After lowering the rate six times between January and October of this year, in its last review the Banco Central de Costa Rica (BCCR) – Central Bank – decided to maintain it at 3.25%, because the inflationary rate registers a significant slowdown.

The last reduction made to the Monetary Policy Rate (MPR) was at the end of October, when the BCCR reduced it from 3.75% to 3.25%, arguing that the reduction would support the incipient economic recovery process shown by production indicators.

The BCCR informed that in session dated November 20, 2019, it agreed to maintain the level of the TPM, decision that was sustained in the analysis of the forecast trajectory for inflation and its determinants, the risks in that forecast, and the delay with which the monetary policy measures have effect.

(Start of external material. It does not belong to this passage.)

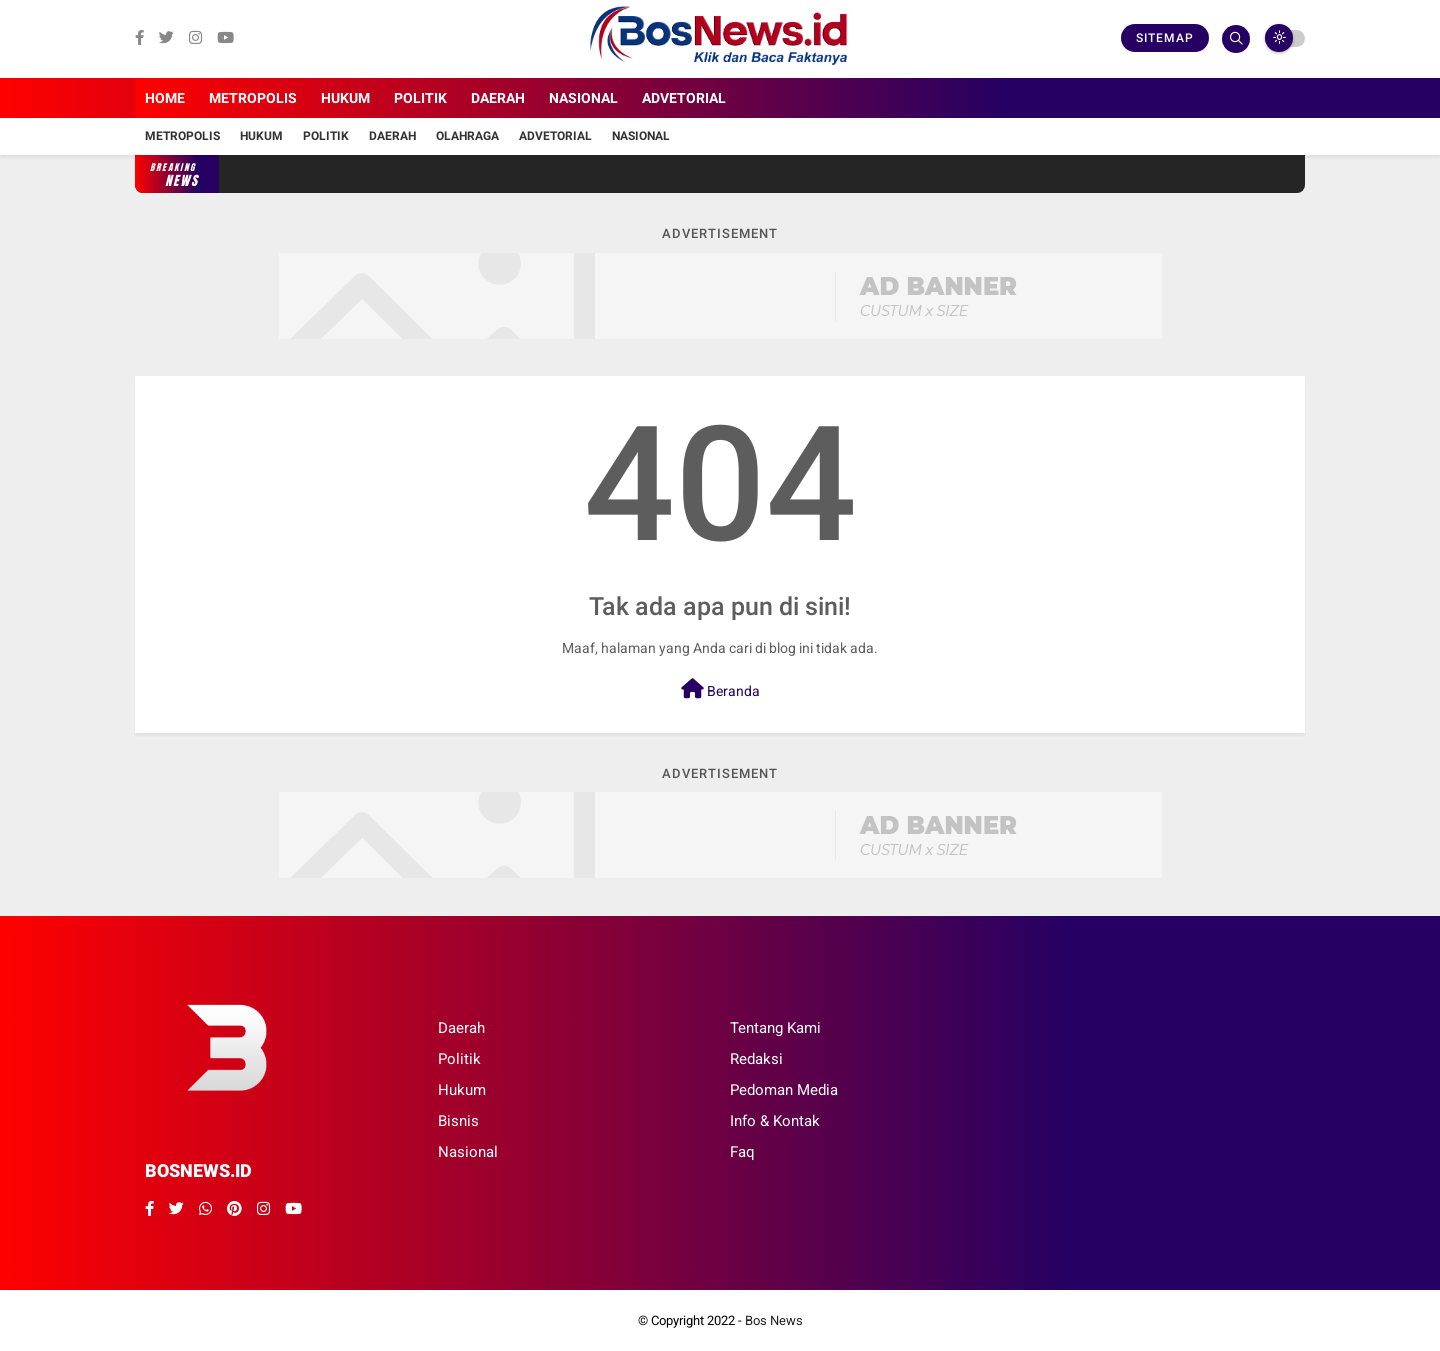 This screenshot has width=1440, height=1351. Describe the element at coordinates (253, 98) in the screenshot. I see `Metropolis` at that location.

“In October 2019 the general inflation, measured by the year-on-year variation of the Consumer Price Index, was of 2.1%. This marked the second consecutive month of significant deceleration in inflation, after the increase registered in July and August (at a rate of 2.9% in both months) as a consequence of the entry into force of the value added tax. The deceleration of inflation was affected, to a greater extent, by the fall in the prices of agricultural goods, fuels and electricity. Core inflation showed a similar evolution, and last October it stood at 2.4% (year-on-year). The reduction in general and core inflation suggests the persistence of disinflationary forces in the economy,” explains the statement.

Another element to be considered by the Board of Directors is that the Monthly Economic Activity Index, in its trend cycle series, registered in September 2019 an interannual growth of 2.0%, the highest rate observed since November 2018, and reached the fourth consecutive month of recovery.

The BCCR report concludes that “… Given that the transmission of these adjustments to the rest of the interest rates of the financial system takes time, the Board of Directors considered it prudent on this occasion to maintain the TPM at its current level, and thus have more time to carefully analyze the impact that the reductions agreed so far are having on the monetary and credit aggregates and on other determinants of future inflation.”